RECORDS PROVIDED.
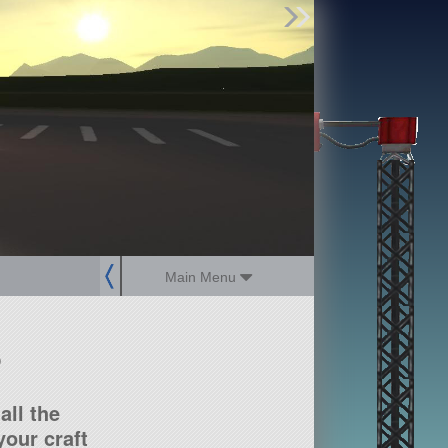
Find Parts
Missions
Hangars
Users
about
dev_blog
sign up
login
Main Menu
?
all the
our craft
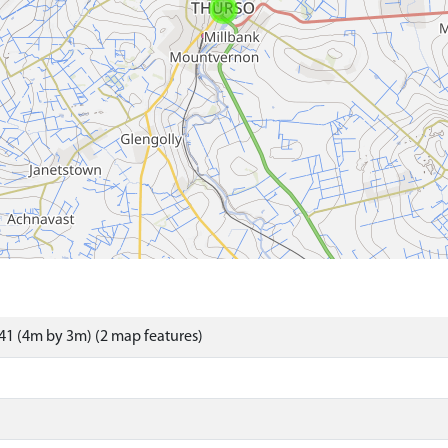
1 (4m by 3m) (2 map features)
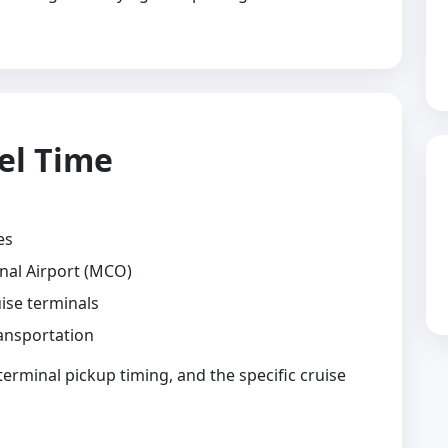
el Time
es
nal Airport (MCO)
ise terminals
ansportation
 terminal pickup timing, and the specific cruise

...

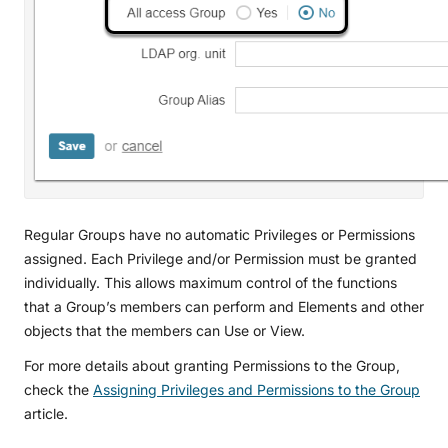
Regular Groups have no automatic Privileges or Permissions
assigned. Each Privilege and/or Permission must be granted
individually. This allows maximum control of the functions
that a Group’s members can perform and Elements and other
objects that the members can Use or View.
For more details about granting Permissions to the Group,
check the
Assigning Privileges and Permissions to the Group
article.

REQUIREMENT.
Search the data for "about". Copy every line that has it.

SOLUTION TO THIS EXERCISE.
about
For more details about granting Permissions to the Group,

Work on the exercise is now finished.